2. Tribunais e equipas especializadas em corrupção
Juízes, procuradores, peritos financeiros e polícia criminal dedicados exclusivamente a crimes económico-financeiros. Carreira própria, formação contínua e blindagem contra pressões políticas.
3. Registo do Beneficiário Efectivo com verificação real
Fim da auto-declaração decorativa. Cruzamento automático com bancos, notários e fiscalidade. Mentir ou omitir implica sanções pesadas e exclusão de contratos públicos.
4. Confisco alargado e património incompatível
Quando o património é manifestamente incompatível com rendimentos declarados, abre-se procedimento célere: prova de origem lícita ou perda do activo. Com garantias judiciais, sem eternização processual.
5. Rasto digital obrigatório na contratação pública
Toda a contratação do Estado com trilho completo: propostas, avaliações, adjudicação, alterações, pagamentos e subcontratos. Dados abertos, pesquisáveis e com alertas automáticos de padrões suspeitos.
6. Protecção total e incentivos a denunciantes
Protecção laboral e legal efectiva, anonimato quando necessário e canais seguros de denúncia. Incentivos proporcionais à recuperação de dinheiros públicos. Quem fala não pode ser sacrificado.
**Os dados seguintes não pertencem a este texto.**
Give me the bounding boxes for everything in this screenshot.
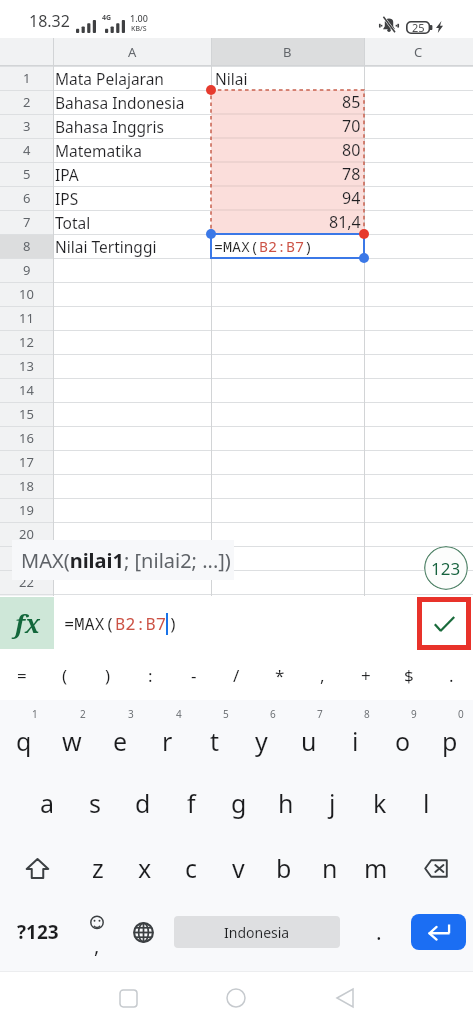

7. Regras duras contra conflitos de interesse e portas giratórias
Proibição efectiva de transitar de regulador ou governo para empresas reguladas durante períodos longos. Declarações de interesses auditadas e sanções exemplares.
8. Auditorias forenses independentes aos grandes dossiês
BES, BPN, Banif, TAP, PPP, fundos e grandes obras: auditorias técnicas com mandato claro, acesso total a dados e prazos fechados. Relatórios públicos. A névoa é aliada do crime.
9. Unidade nacional de recuperação de activos
Equipa dedicada ao rastreio e recuperação de património em Portugal e no estrangeiro, com cooperação internacional real, tecnologia de análise financeira e peritos independentes. Objectivo: recuperar, não arquivar.
10. Transparência total no financiamento partidário e lobbying
Doações, fundações satélite, consultorias, "serviços" e apoios indirectos — tudo auditável. Registo obrigatório de lobby: quem falou com quem, sobre o quê, quando e com que resultado.
Epílogo — O ponto de ruptura
A impunidade não é um acidente. É um sistema. E todo o sistema só cai quando deixa de ser tolerado.
Portugal não precisa de mais discursos. Precisa de consequência.